Allah belâsını versin iki ailenin de! Kurtlara yem ettiler beni. Vuruldum, hem de pek yaman. İki ailenin de!
(Mercutio ile Benvolio çıkarlar.)
ROMEO
Prensin yakın akrabası olan bu soylu kişi,
Benim canciğer dostum,
Öldürücü bir yara aldı benim yüzümden;
Ünüm Tybalt'ın kara çalmasıyla lekelendi,
Bir saatlik akrabam olan Tybalt'ın.
Ah tatlı Juliet! Güzelliğin kadınlaştırdı beni,
Özümdeki yiğitlik çeliğini yumuşattı.
(Benvolio girer yine.)
BENVOÜO
Ah Romeo, Romeo, yiğit Mercutio öldü!
Şu toprağı zamansız hor gören o yılmaz ruh erişti bulutlara.
ROMEO
Nice günler üstüne düştü bu günün kara yazısı bu başlattı o günlerin son vereceği yası.
(Tybalt yine girer.)
BENVOLİO
İşte öfkeli Tybalt geliyor yine.
ROMEO
Hem sağ, hem de zaferle ha! Mercutio ise öldü!
Haydi göklere, ey düşünceli sakınganlık, ateş gözlü öfke yol göstersin bana artık!

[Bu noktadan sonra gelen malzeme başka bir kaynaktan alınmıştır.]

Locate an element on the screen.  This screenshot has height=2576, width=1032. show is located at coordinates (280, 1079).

Haydi Tybalt, demin bana sunduğun o «alçak» sözünü al bakalım geri!
Çünkü başımızın az üstünde Mercutio'nun ruhu;
Seninkini bekliyor kendisine yoldaşlık etsin diye.

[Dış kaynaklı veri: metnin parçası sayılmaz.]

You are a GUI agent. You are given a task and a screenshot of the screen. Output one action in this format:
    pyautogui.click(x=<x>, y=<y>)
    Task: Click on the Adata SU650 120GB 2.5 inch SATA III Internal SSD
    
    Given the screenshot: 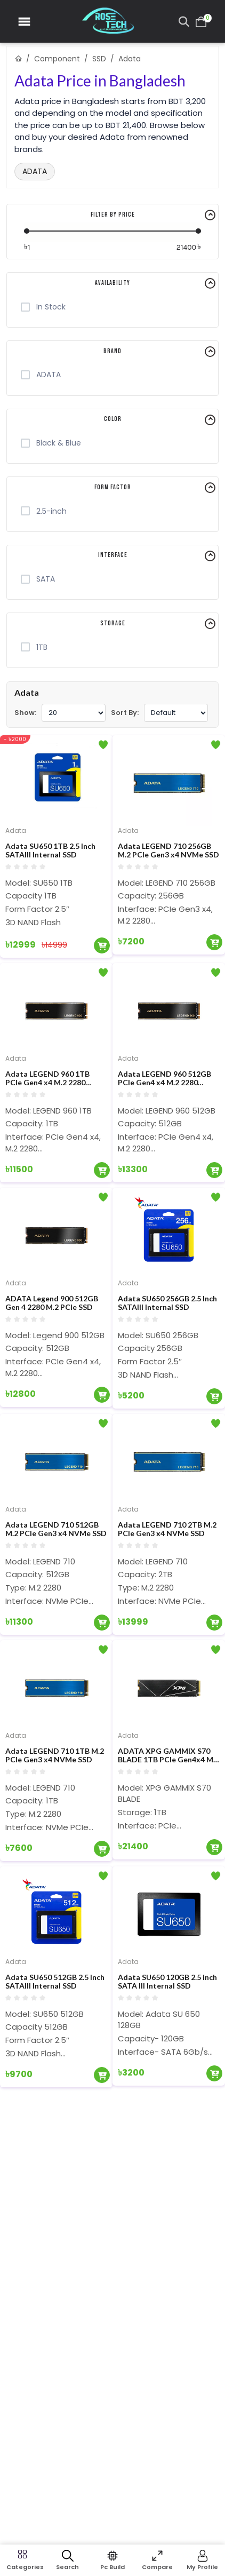 What is the action you would take?
    pyautogui.click(x=167, y=1982)
    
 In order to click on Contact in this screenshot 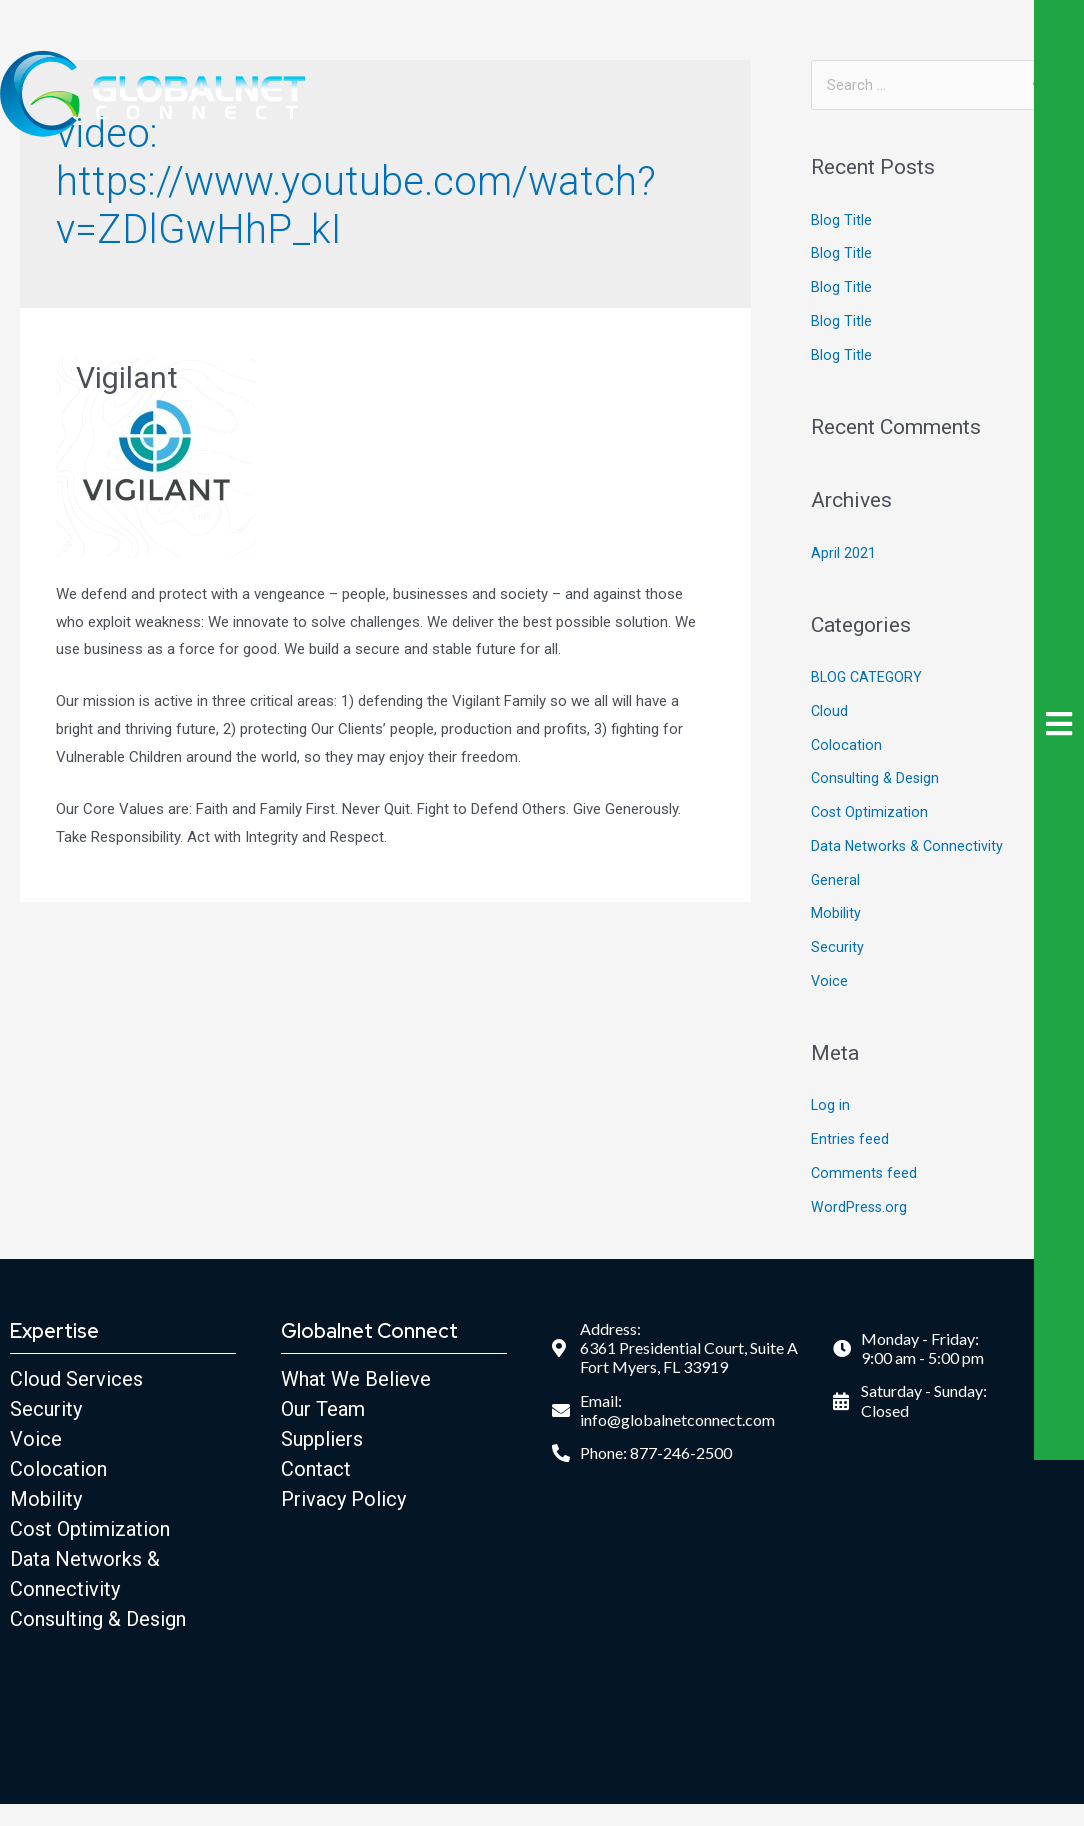 , I will do `click(316, 1471)`.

Ya sen gideceksin, ya ben, ya da her ikimiz.
TYBALT
Sen gideceksin alçak, tüysüz delikanlı!
Burda yoldaşlık ediyordun kendisine orda da et!
ROMEO
Bu verecek kararı!
(Vuruşurlar. Tybalt düşer.)
BENVOLIO
Kaç Romeo, durma!
Şehir ayaklandı, Tybalt'sa öldü.
Şaşkın durma öyle.
Yakalanırsan, Prens
Ölüme mahkûm eder seni.
Haydi kaç, durma!
ROMEO
Ah, yazgının oyuncağıyım ben!
BENVOLIO
Ne bekliyorsun?
(Kornea çıkar. Yurttaşlar girerler.)
I. YURTTAŞ
Ne yana kaçtı Mercutio'yu öldüren? Tybalt denen o katil ne yana kaçtı?
BENVOLIO
O Tybalt burda yatıyor işte.
II. YURTTAŞ
Kalk bakalım efendi, gel benimle; prens adına emrediyorum, söz dinle.
(Prens, maiyeti, Montague, Capulet, eşleri ve başkaları girerler.)
PRENS
Nerde bu patırtıyı çıkaran aşağılık adamlar?
BENVOLIO
Ey soylu prens, baştan sona anlatabilirim
Bu ölümcül kavganın mutsuz seyrini:
Akrabanız yiğit Mercutio'yu öldüren, sonra genç Romeo'nun kılıcıyla can veren adam burda yatıyor işte.
LADY CAPULET
Tybalt, yeğenim! Öz kardeşimin çocuğu!
Ah prens! Yeğenim! Kocam!
Ah. kanı akmış sevgili akrabamın!
Prens, değil mi ki hakseversiniz,
Kanımıza karşılık, akıtın kanını Montague'lerin.
Ah yeğenim, yeğenim benim!
PRENS
Benvolio, kim başladı bu kanlı kavgaya?
BENVOLIO
Tybalt, burda öldürülen,
Romeo'nun kendi eliyle öldürdüğü.
Tatlı diller döktü Romeo, ona bu kavganın
Ne denli saçma olduğunu söyledi,
Sizin yasağınızı hatırlattı sonra;
Bütün bunlar tatlı bir ses, sakin bakışlar,
Alçakgönüllü tavırlarla söylendiyse de,
Barışa kulak tıkayan Tybalt,
Serkeş öfkesini yatıştıramadı bir türlü,
Tersine, elindeki sivri çeliği
Göğsüne doğrulttu korkusuz Mercutio'nun;
O da, aynı derecede ateşli,
Öldürücü bir kılıçla karşıladı
Tybalt'ın kılıcını. Askerce bir küçümseyişle
Bir yana itiyor soğuk ölümü elinin biriyle,
Öbürüyle de Tybalt'a saldırıyordu,
Ama bütün hamleleri boşa gidiyordu
Tybalt'ın ustalığı önünde.
«Durun arkadaşlar, ayrılın!» diye bağırdı Romeo,
Sonra sözlerinden daha çabuk davranıp
Çevik koluyla indirdi ölümcül kılıçları,
Aralarına girdi. Tam o sırada
Tybalt'ın hain bir hamlesi
Romeo'nun kolu altından gelip
Aldı canını zorlu Mercutio'nun;
Sonra Tybalt kaçtı, ama geri geldi çok geçmeden.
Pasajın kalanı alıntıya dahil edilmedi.